## Your neighbor is a real estate agent and wants some help predicting housing prices for regions in the USA. It would be great if you could somehow create a model for her that allows her to put in a few features of a house and returns back an estimate of what the house would sell for.

## She has asked you if you could help her out with your new data science skills. You say yes, and decide that Linear Regression might be a good path to solve this problem!

## Your neighbor then gives you some information about a bunch of houses in regions of theUnited States, it is all in the data set: USA_Housing.csv.

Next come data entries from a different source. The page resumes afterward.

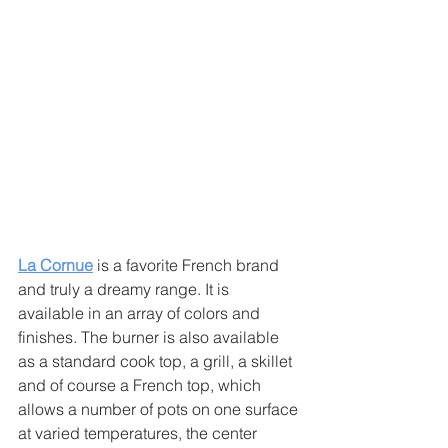
La Cornue
 is a favorite French brand 
and truly a dreamy range. It is 
available in an array of colors and 
finishes. The burner is also available 
as a standard cook top, a grill, a skillet 
and of course a French top, which 
allows a number of pots on one surface 
at varied temperatures, the center 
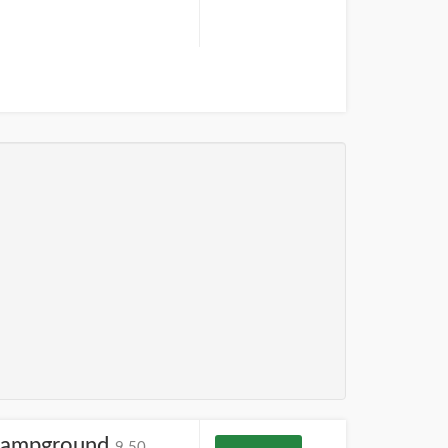
Campground
9.50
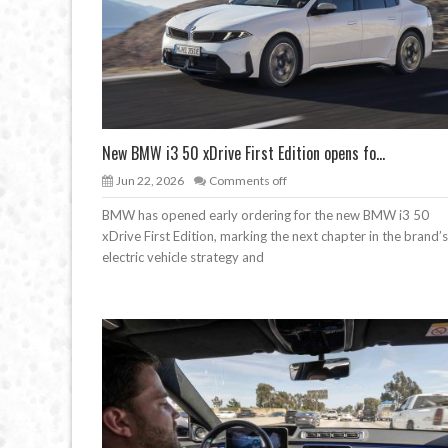
New BMW i3 50 xDrive First Edition opens fo...
Jun 22, 2026
Comments off
BMW has opened early ordering for the new BMW i3 50
xDrive First Edition, marking the next chapter in the brand’s
electric vehicle strategy and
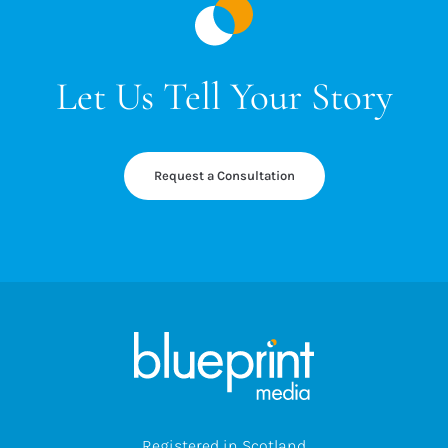
Let Us Tell Your Story
Request a Consultation
Registered in Scotland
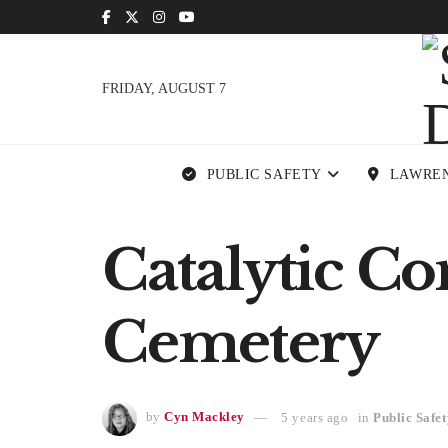
FRIDAY, AUGUST 7
PUBLIC SAFETY
LAWRE
Catalytic Co
Cemetery
by
Cyn Mackley
5 years ago
in
Public Safet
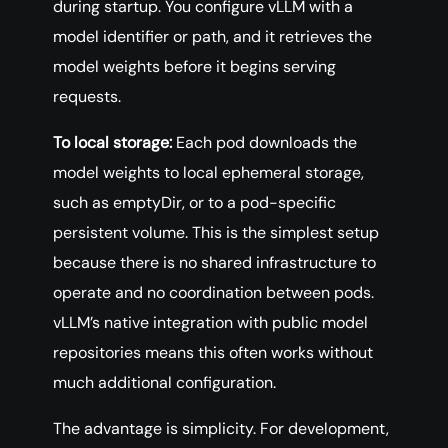
during startup. You configure vLLM with a
model identifier or path, and it retrieves the
model weights before it begins serving
requests.
To local storage:
Each pod downloads the
model weights to local ephemeral storage,
such as emptyDir, or to a pod-specific
persistent volume. This is the simplest setup
because there is no shared infrastructure to
operate and no coordination between pods.
vLLM’s native integration with public model
repositories means this often works without
much additional configuration.
The advantage is simplicity. For development,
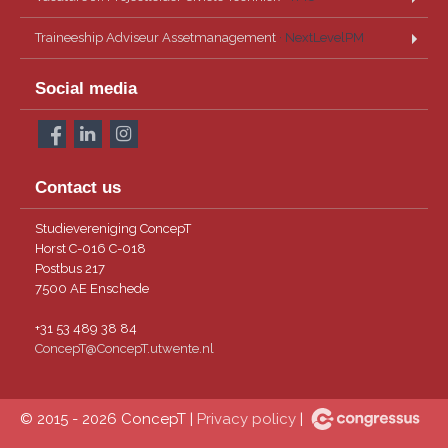
Traineeship Adviseur Assetmanagement
· NextLevelPM
Social media
Contact us
Studievereniging ConcepT
Horst C-016 C-018
Postbus 217
7500 AE Enschede
+31 53 489 38 84
ConcepT@ConcepT.utwente.nl
© 2015 - 2026 ConcepT |
Privacy policy
|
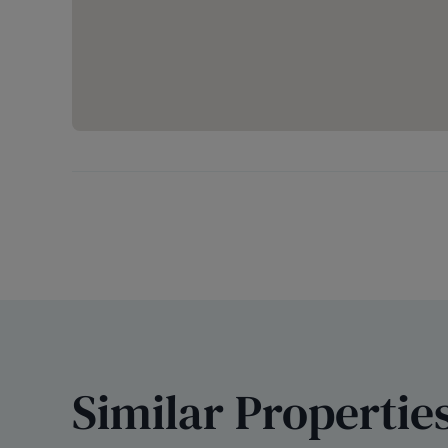
Similar Propertie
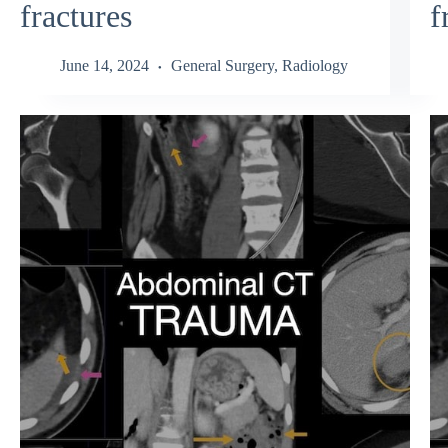
fractures
f
June 14, 2024
General Surgery
,
Radiology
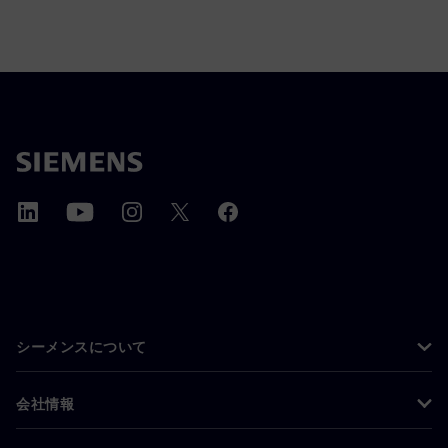
シーメンスについて
会社情報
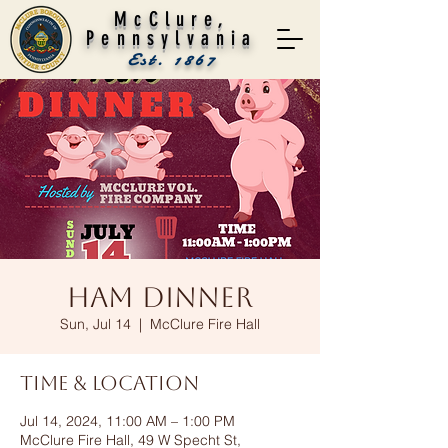
McClure,
Pennsylvania
Est. 1867
Ham Dinner
Sun, Jul 14
  |  
McClure Fire Hall
Time & Location
Jul 14, 2024, 11:00 AM – 1:00 PM
McClure Fire Hall, 49 W Specht St,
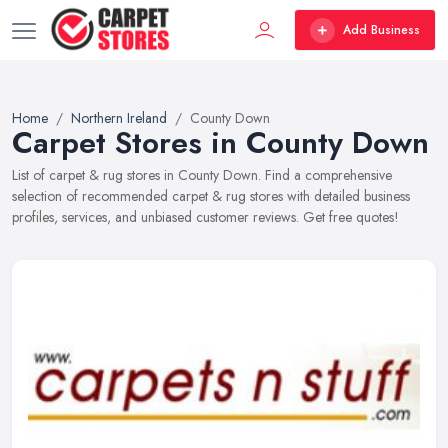
Add Business
Home
Northern Ireland
County Down
Carpet Stores in County Down
List of carpet & rug stores in County Down. Find a comprehensive
selection of recommended carpet & rug stores with detailed business
profiles, services, and unbiased customer reviews. Get free quotes!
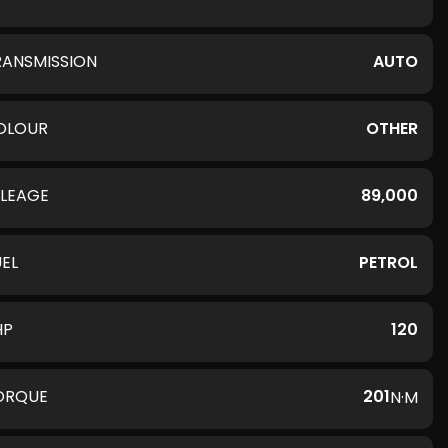
RANSMISSION
AUTO
OLOUR
OTHER
ILEAGE
89,000
UEL
PETROL
HP
120
ORQUE
201
N·M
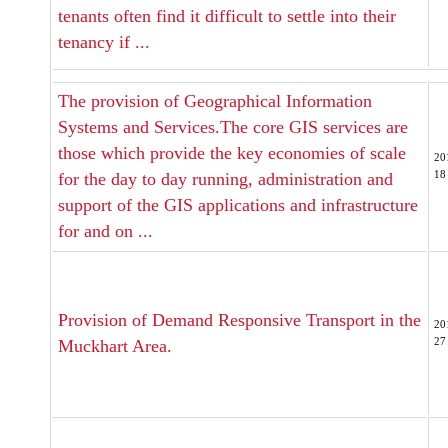
tenants often find it difficult to settle into their
tenancy if ...
The provision of Geographical Information
Systems and Services.The core GIS services are
those which provide the key economies of scale
20
18
for the day to day running, administration and
support of the GIS applications and infrastructure
for and on ...
Provision of Demand Responsive Transport in the
20
27
Muckhart Area.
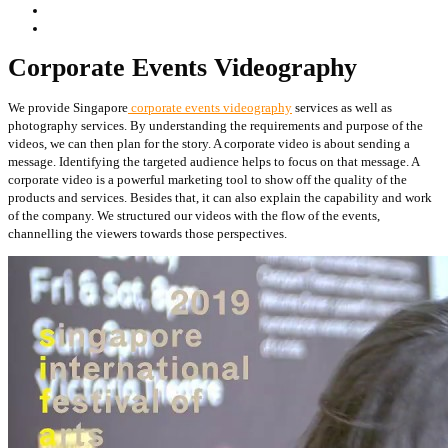
Corporate Events Videography
We provide Singapore
corporate events videography
services as well as
photography services. By understanding the requirements and purpose of the
videos, we can then plan for the story. A corporate video is about sending a
message. Identifying the targeted audience helps to focus on that message. A
corporate video is a powerful marketing tool to show off the quality of the
products and services. Besides that, it can also explain the capability and work
of the company. We structured our videos with the flow of the events,
channelling the viewers towards those perspectives.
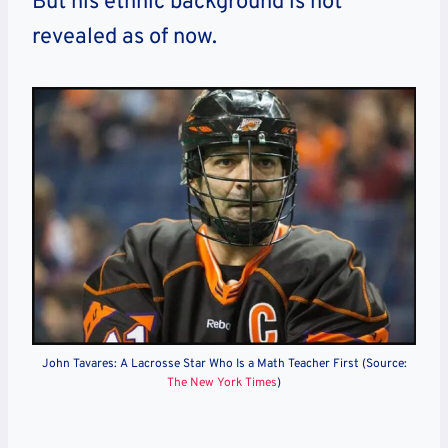
But his ethnic background is not
revealed as of now.
John Tavares: A Lacrosse Star Who Is a Math Teacher First (Source:
The New York Times
)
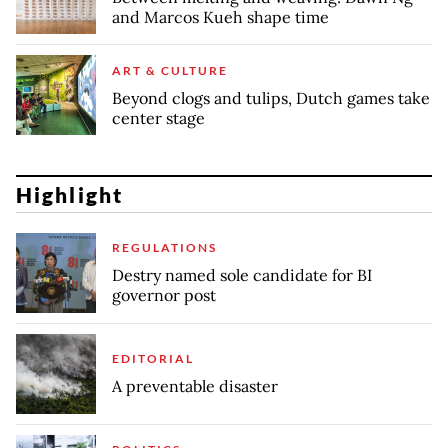
and Marcos Kueh shape time
ART & CULTURE
Beyond clogs and tulips, Dutch games take
center stage
Highlight
REGULATIONS
Destry named sole candidate for BI
governor post
EDITORIAL
A preventable disaster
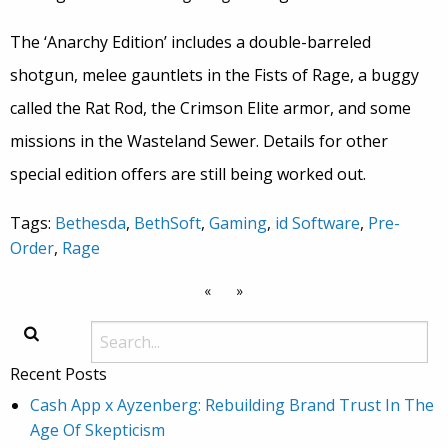
The ‘Anarchy Edition’ includes a double-barreled
shotgun, melee gauntlets in the Fists of Rage, a buggy
called the Rat Rod, the Crimson Elite armor, and some
missions in the Wasteland Sewer. Details for other
special edition offers are still being worked out.
Tags:
Bethesda
,
BethSoft
,
Gaming
,
id Software
,
Pre-
Order
,
Rage
«
»
Recent Posts
Cash App x Ayzenberg: Rebuilding Brand Trust In The
Age Of Skepticism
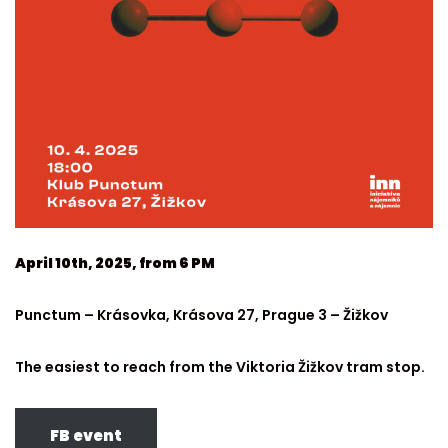
April 10th, 2025, from 6 PM
Punctum – Krásovka, Krásova 27, Prague 3 – Žižkov
The easiest to reach from the Viktoria Žižkov tram stop.
FB event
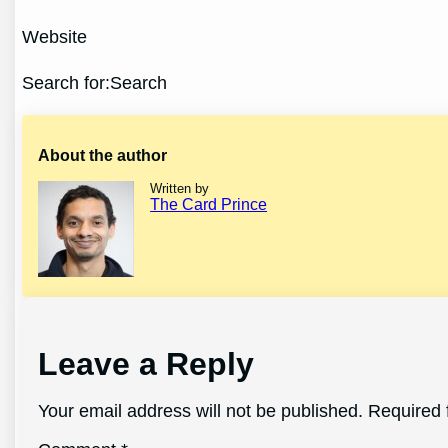
Website
Search for:Search
About the author
Written by
The Card Prince
Leave a Reply
Your email address will not be published.
Required 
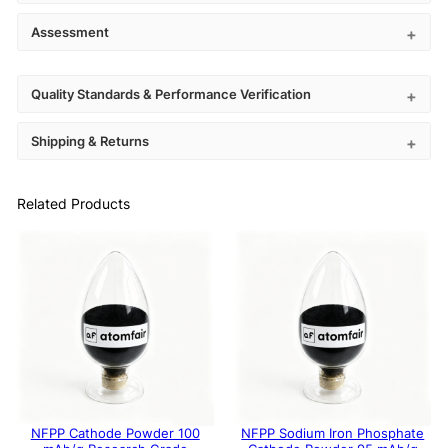
Assessment
Quality Standards & Performance Verification
Shipping & Returns
Related Products
NFPP Cathode Powder 100
NFPP Sodium Iron Phosphate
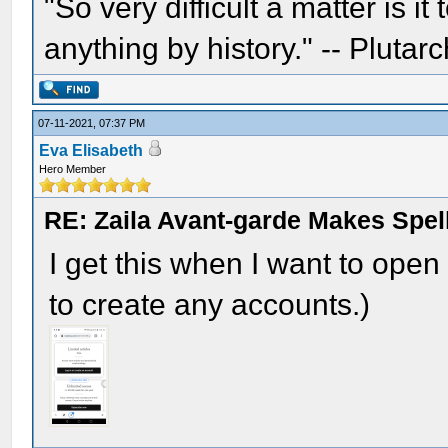
"So very difficult a matter is it
anything by history." -- Plutarc
07-11-2021, 07:37 PM
Eva Elisabeth
Hero Member
RE: Zaila Avant-garde Makes Spell
I get this when I want to open t
to create any accounts.)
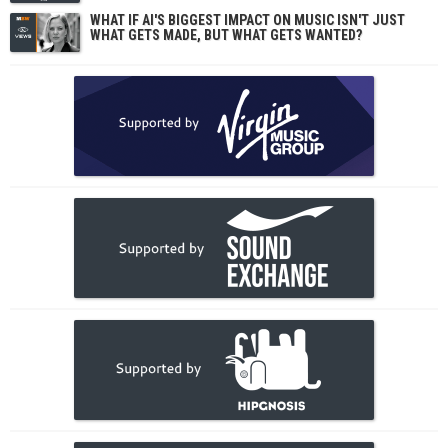
WHAT IF AI'S BIGGEST IMPACT ON MUSIC ISN'T JUST
WHAT GETS MADE, BUT WHAT GETS WANTED?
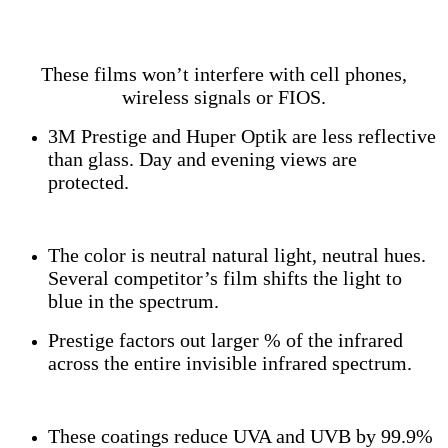
These films won’t interfere with cell phones,
wireless signals or FIOS.
3M Prestige and Huper Optik are less reflective
than glass. Day and evening views are
protected.
The color is neutral natural light, neutral hues.
Several competitor’s film shifts the light to
blue in the spectrum.
Prestige factors out larger % of the infrared
across the entire invisible infrared spectrum.
These coatings reduce UVA and UVB by 99.9%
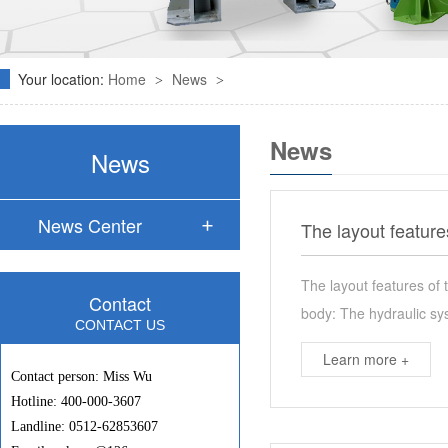
Your location:
Home
News
>
>
News
News
News Center
The layout feature
The layout features of 
Contact
body: The hydraulic sys
CONTACT US
Learn more +
Contact person: Miss Wu
Hotline: 400-000-3607
Landline: 0512-62853607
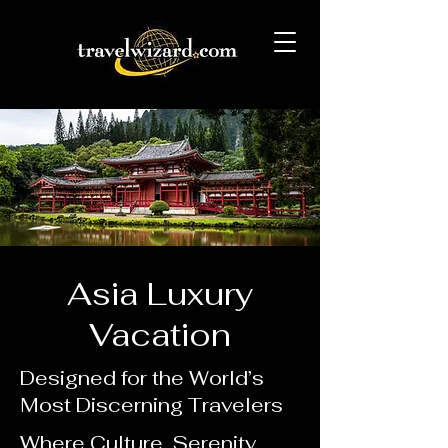
Asia Luxury
Vacation
Designed for the World’s
Most Discerning Travelers
Where Culture, Serenity,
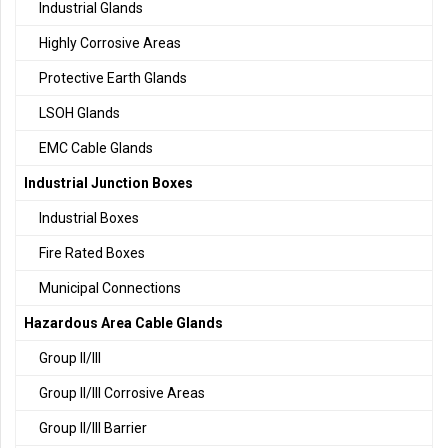
Industrial Glands
Highly Corrosive Areas
Protective Earth Glands
LSOH Glands
EMC Cable Glands
Industrial Junction Boxes
Industrial Boxes
Fire Rated Boxes
Municipal Connections
Hazardous Area Cable Glands
Group II/III
Group II/III Corrosive Areas
Group II/III Barrier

## The data contains the following columns:
'Avg. Area Income': Avg. Income of residents of the city house is located in.<br>
'Avg. Area House Age': Avg Age of Houses in same city 'Avg'.<br>
'Area Number of Rooms': Avg Number of Rooms for Houses in same city 'Avg'.<br>
'Area Number of Bedrooms': Avg Number of Bedrooms for Houses in same city.<br>
'Area Population': Population of city house is located in.<br>
'Price': Price that the house sold at.<br>
'Address': Address for the house.<br>


In [1]:
import pandas as pd
import numpy as np
import matplotlib.pyplot as plt
import seaborn as sns
from sklearn.linear_model import LinearRegression
from sklearn.model_selection import train_test_split
from sklearn.metrics import r2_score, mean_absolute_error, mean_squared_error

In [2]:
df = pd.read_csv("USA_Housing.csv.")
df.head()

Unnamed: 0,Avg. Area Income,Avg. Area House Age,Avg. Area Number of Rooms,Avg. Area Number of Bedrooms,Area Population,Price,Address
0,79545.458574,5.682861,7.009188,4.09,23086.800503,1059034.0,"208 Michael Ferry Apt. 674\nLaurabury, NE 3701..."
1,79248.642455,6.0029,6.730821,3.09,40173.072174,1505891.0,"188 Johnson Views Suite 079\nLake Kathleen, CA..."
2,61287.067179,5.86589,8.512727,5.13,36882.1594,1058988.0,"9127 Elizabeth Stravenue\nDanieltown, WI 06482..."
3,63345.240046,7.188236,5.586729,3.26,34310.242831,1260617.0,USS Barnett\nFPO AP 44820
4,59982.197226,5.040555,7.839388,4.23,26354.109472,630943.5,USNS Raymond\nFPO AE 09386


In [4]:
df.columns

Index(['Avg. Area Income', 'Avg. Area House Age', 'Avg. Area Number of Rooms',
       'Avg. Area Number of Bedrooms', 'Area Population', 'Price', 'Address'],
      dtype='object')

In [17]:
X = df[["Avg. Area Number of Rooms", "Avg. Area Number of Bedrooms", "Avg. Area House Age"]].values.reshape(-1, 1)
X = X[:5000, :]
y = df["Price"].values.reshape(-1, 1)

In [18]:
X.shape, y.shape

((5000, 1), (5000, 1))

In [20]:
X_train, X_test, y_train, y_test = train_test_split(X, y, test_size=0.20, random_state=32)
model = LinearRegression()

In [21]:
model.fit(X_train, y_train)

LinearRegression()

In [22]:
print(model.intercept_)
print(model.coef_)

[1241861.41839117]
[[-910.97684208]]


In [34]:
y_pred = model.predict(X_test)
for i in range(10):
    print(f"Actual Price of the House {i+1}: {df['Price'][i]}")
    print(f"Predicted Price of the House {i+1}: {y_pred[i]}\n")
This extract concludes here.